======== DATA FOR REVIEW

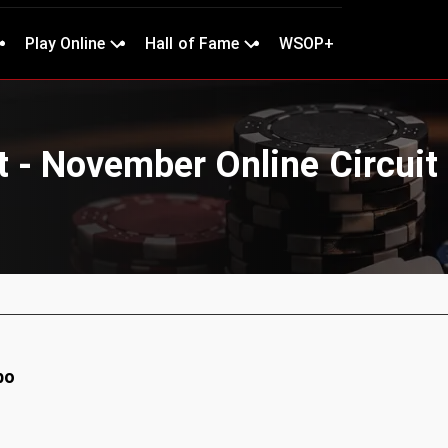
Play Online
Hall of Fame
WSOP+
t - November Online Circuit
bo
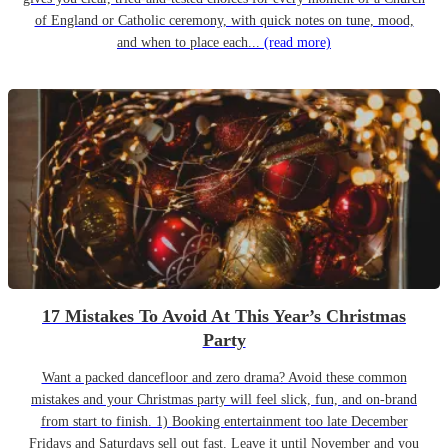
of England or Catholic ceremony, with quick notes on tune, mood,
and when to place each...
(read more)
17 Mistakes To Avoid At This Year’s Christmas
Party
Want a packed dancefloor and zero drama? Avoid these common
mistakes and your Christmas party will feel slick, fun, and on-brand
from start to finish. 1) Booking entertainment too late December
Fridays and Saturdays sell out fast. Leave it until November and you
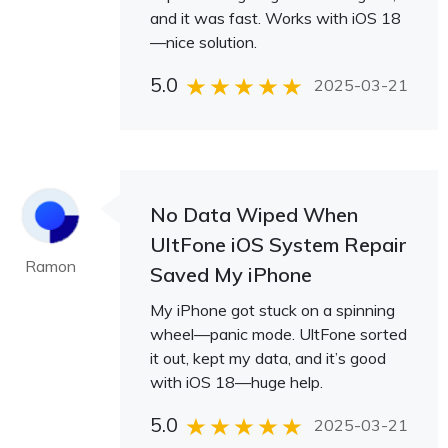
and it was fast. Works with iOS 18
—nice solution.
5.0
2025-03-21
No Data Wiped When
UltFone iOS System Repair
Ramon
Saved My iPhone
My iPhone got stuck on a spinning
wheel—panic mode. UltFone sorted
it out, kept my data, and it’s good
with iOS 18—huge help.
5.0
2025-03-21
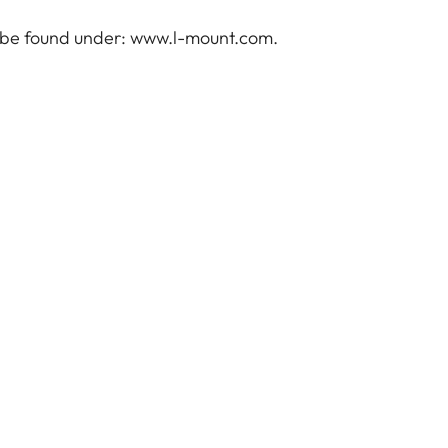
 be found under:
www.l-mount.com
.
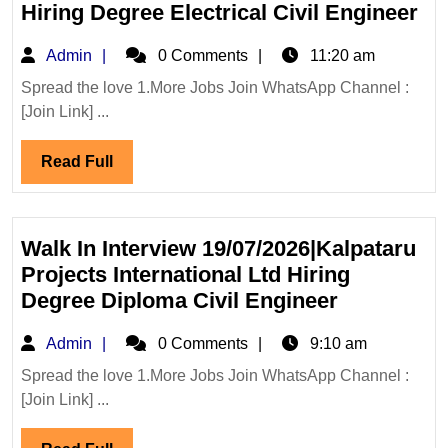
Mechanical|
Ka
Hiring Degree Electrical Civil Engineer
Civil
Pro
Admin
Admin
0 Comments
11:20 am
Engineer
Int
Lt
Spread the love 1.More Jobs Join WhatsApp Channel :
[Join Link] ...
Hi
De
Read
Read Full
Ele
Full
Civ
En
Walk In Interview 19/07/2026|Kalpataru
Projects International Ltd Hiring
Walk
Degree Diploma Civil Engineer
In
Admin
Admin
0 Comments
9:10 am
Interview
19/07/2026
Spread the love 1.More Jobs Join WhatsApp Channel :
[Join Link] ...
Projects
Internation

================

(WHAT THE EXERCISE ASKS) Give back only the lines from the one that carries "with iOS 18—huge help." through the final line above, both included. Drop all pictures.

(EXERCISE RESPONSE)
with iOS 18—huge help.
5.0
2025-03-21
 be found under:
www.l-mount.com
.
Mechanical|
Ka
Hiring Degree Electrical Civil Engineer
Civil
Pro
Admin
Admin
0 Comments
11:20 am
Engineer
Int
Lt
Spread the love 1.More Jobs Join WhatsApp Channel :
[Join Link] ...
Hi
De
Read
Read Full
Ele
Full
Civ
En
Walk In Interview 19/07/2026|Kalpataru
Projects International Ltd Hiring
Walk
Degree Diploma Civil Engineer
In
Admin
Admin
0 Comments
9:10 am
Interview
19/07/2026
Spread the love 1.More Jobs Join WhatsApp Channel :
[Join Link] ...
Projects
Internation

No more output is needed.